With these points now, our goal is to match points from the left image to the right image. To do this, we first need to extract features from each point. This is in the form of capturing a 40x40 pixel patch around each point. After capturing each patch, we want to sample the pixels in a lower frequency, resulting in a 8x8 pixel patch. The process of sampling is done with anti-aliasing enabled. After sampling from the patch, we then need to bias/gain normalize the patch to make the features invariant to affine changes in intensity. After extracting our normalized 8x8 pixel patch, we can flatten the patch to produce a descriptor vector for each point. Below are some figures to describe the process.
Example 40x40 Patch |
Example 8x8 Patch |
To match the points, we run a nearest neighbor algorithm on the descriptor vectors, keeping only the nearest and second nearest neighboring descriptor vector. If the ratio of the distances between the nearest neighbor and the second nearest neighbor is below a certain threshold $t$, then we have found a match. For this project, the threshold $t$ is set to $0.4$. The idea behind this is that if we have two descriptor vectors that are close in terms of distance, we are unsure of which of the two points to match to. Since we are unsure, the easiest way to deal with this is to just throw the point out (i.e. no match). Below are the points left over after matching the points from each image.
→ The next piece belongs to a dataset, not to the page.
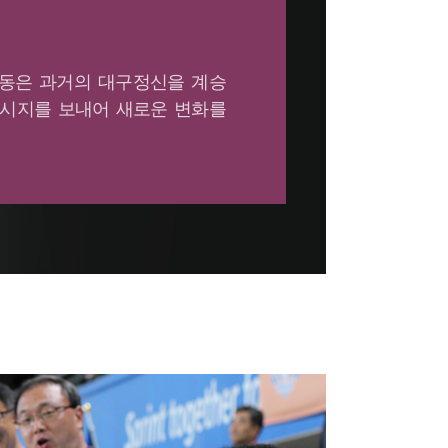
활동은 과거의 대구정신을 계승
메시지를 보내어 새로운 변화를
Soda Left Matching Points |
Soda Right Matching Points |
Even after the matching process, it is still possible to end up with poor matches, as seen in the images above. In order to cut down on the number of outliers, we apply a strategy called Random Sample Consensus (RANSAC). RANSAC will act as our final filter to narrow down the number of correspondence points. The algorithm for RANSAC is as follows:
We will use a default value of $m = 100,000$ and $\epsilon = 3$. Below are the correspondence points after applying the RANSAC algorithm.
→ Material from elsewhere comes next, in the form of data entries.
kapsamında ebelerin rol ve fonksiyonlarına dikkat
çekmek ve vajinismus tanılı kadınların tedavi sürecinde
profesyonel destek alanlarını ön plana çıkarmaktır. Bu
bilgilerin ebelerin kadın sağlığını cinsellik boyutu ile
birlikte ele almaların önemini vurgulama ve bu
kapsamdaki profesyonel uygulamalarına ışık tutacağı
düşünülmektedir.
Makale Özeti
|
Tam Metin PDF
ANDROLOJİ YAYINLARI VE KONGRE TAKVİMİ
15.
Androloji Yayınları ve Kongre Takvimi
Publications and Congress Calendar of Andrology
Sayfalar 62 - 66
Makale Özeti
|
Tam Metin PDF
Soda Left RANSAC Points, $\epsilon = 3$ |
Soda Right RANSAC Points, $\epsilon = 3$ |
Similar to before, we can compute a homography matrix from these points, and from this homography matrix, we can warp one image to the other. After warping, we can blend the images together to create a mosaic. Take a look at the results below.
Manually Stitched |
Automatically Stitched |
Due to the differences in correspondence points, we see that the mosaics are different in terms of the warp. Nevertheless, both mosaics look quite similar.
Manually Stitched |
Automatically Stitched |
For this example specifically, I struggled with getting enough correspondence points using the default hyperparameters. More specifically, I was struggling with getting correspondence points from the left warp. I experimented with changing to different hyperparameters around, including changes to the $n$ number of points from ANMS, threshold ratio $t$ from performing nearest neighbor, and changes to $\epsilon$ in the RANSAC algorithm. After a while, I found that increasing $n$ to $n = 1250$, lowering $t$ for the left warp down to $t = 0.3$, and also increasing $\epsilon$ to $\epsilon = 6$ for the left warp produced the best mosaic.
Manually Stitched |
Automatically Stitched |
This mosaic was done under the default hyperparameters. Looks quite accurate when compared to the manually stitched mosaic!
I enjoyed reading the research paper and implementing all the algorithms needed to automatically generate correspondence points. I also enjoyed playing around with all the hyperparameters to get my image to look correctly.